Some joint friendly activities you may want to consider are yoga (aim for a slow flow or a restorative/yin practice) as most teachers will ask you about any injuries or concerns you have and help you modify activities accordingly. There are also a range of free workouts and exercise programmes specifically designed for people with arthritis, which you can find here. 

Other activities you may want to try are cycling, walking, dancing, tai chi, pilates, resistance bands and exercises which use your own body weight. You can do these yourself by watching online videos or downloading an exercise app, or there may be classes in your area.

Zumba Gold, ballroom, jazzercise and belly dancing can be good options for people with arthritis. Whilst you may think that dancing could exacerbate your symptoms, a study in 2014 by Geriatric Nursing found that older people who did two 45 minute dance therapy classes a week reported less knee and hip pain. Contact the school or speak to the teacher first if you have any concerns.

Recognise safe places and ways to be active

It’s important that you’re exercising in a safe environment and doing activities which are appropriate for your fitness level and current capabilities. If you’re not used to regular physical activity, talking to your doctor, physical therapist or a personal trainer who works with people with arthritis can be helpful. Starting an exercise class - whether that’s water aerobics, dancing, yoga or something else - can be a great way to keep motivated, meet new people and ensure that the environment you’re working in is safe.

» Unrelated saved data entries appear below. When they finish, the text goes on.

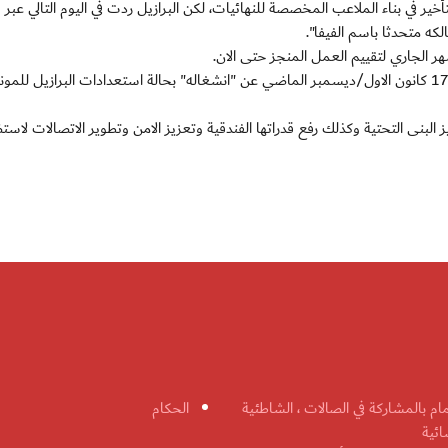
خير في بناء الملاعب المخصصة للنهائيات، لكن البرازيل ردت في اليوم التالي عبر و
لكه متحدثا باسم الفيفا".
ر الجاري لتقييم العمل المنجز حتى الان.
وكان رئيس الاتحاد الدولي السويسري جوزيف بلاتر اعلن في 17 كانون الاول/ديسمبر الماضي عن "انشغاله" بحالة استعدادات البرازيل لل
ار دولار (43ر8 مليار يورو) لتجهيز البنى التحتية وكذلك رفع قدراتها الفندقية وتعزيز الامن وتطوير الاتصالات لا
مام بالمشاركة في الصالات ، الشاطئية
الحكام
ائية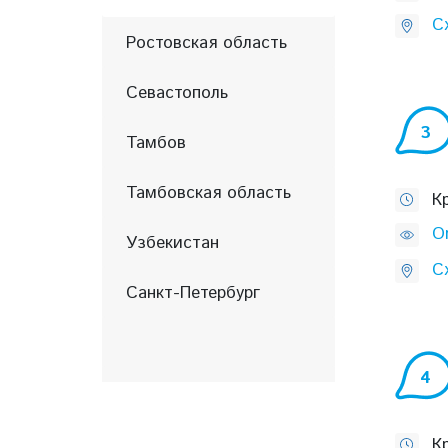
С
Ростовская область
Севастополь
3
Тамбов
Тамбовская область
К
O
Узбекистан
С
Санкт-Петербург
4
К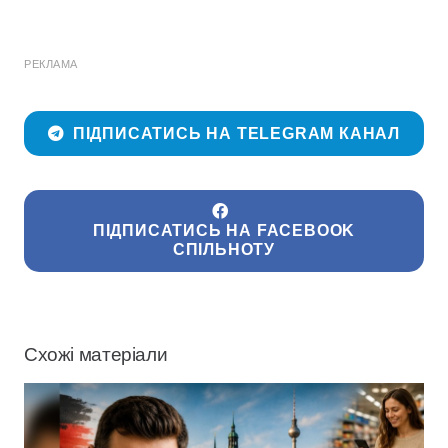
РЕКЛАМА
ПІДПИСАТИСЬ НА TELEGRAM КАНАЛ
ПІДПИСАТИСЬ НА FACEBOOK
СПІЛЬНОТУ
Схожі матеріали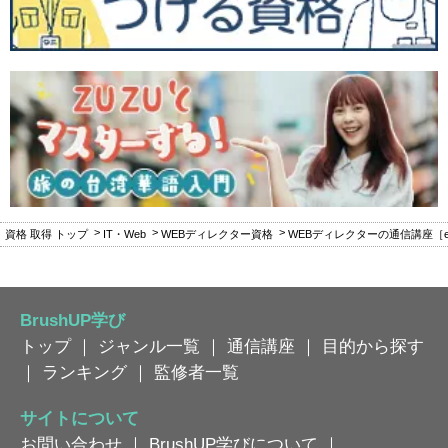
資格 取得 トップ
IT・Web
WEBディレクター資格
WEBディレクターの通信講座［
BrushUP学び
トップ
｜
ジャンル一覧
｜
通信講座
｜
目的から探す
｜
ランキング
｜
監修者一覧
サイトについて
お問い合わせ
｜
BrushUP学びについて
｜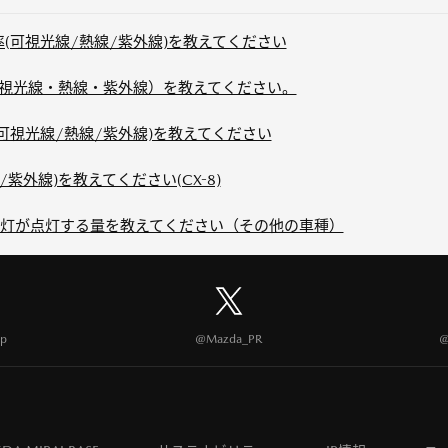
率(可視光線/熱線/紫外線)を教えてください
（可視光線・熱線・紫外線）を教えてください。
(可視光線/熱線/紫外線)を教えてください
紫外線)を教えてください(CX-8)
灯が点灯する量を教えてください（その他の車種）
p
@Mazda_PR
@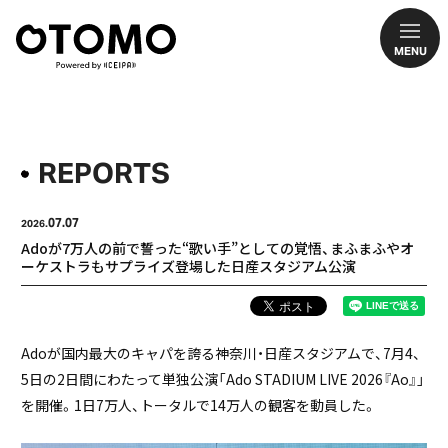
MENU
REPORTS
07.07
2026.
Adoが7万人の前で誓った“歌い手”としての覚悟、まふまふやオ
ーケストラもサプライズ登場した日産スタジアム公演
Adoが国内最大のキャパを誇る神奈川・日産スタジアムで、7月4、
5日の2日間にわたって単独公演「Ado STADIUM LIVE 2026『Ao』」
を開催。1日7万人、トータルで14万人の観客を動員した。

If you have any concerns, contact the organisation prior to attending to discuss any specific needs you might have.

Safety also applies to activities you do on your own. If you’re walking, make sure you’re in a well lit area, avoid uneven surfaces and keep an eye out for obstructions, for example mud, scaffolding or anything else which may be unsafe.

Talk to a health professional or exercise specialist

Your GP or healthcare professional can discuss your exercise options with you and point you in the direction of additional resources. Exercise specialists who work with people with arthritis can help you create a specific programme tailored to your needs and fitness level. It’s always a good idea to talk to a health professional if you have any concerns about how exercise may impact your arthritis, and to tell them about your experience so they can continue to advise you with all the information they need.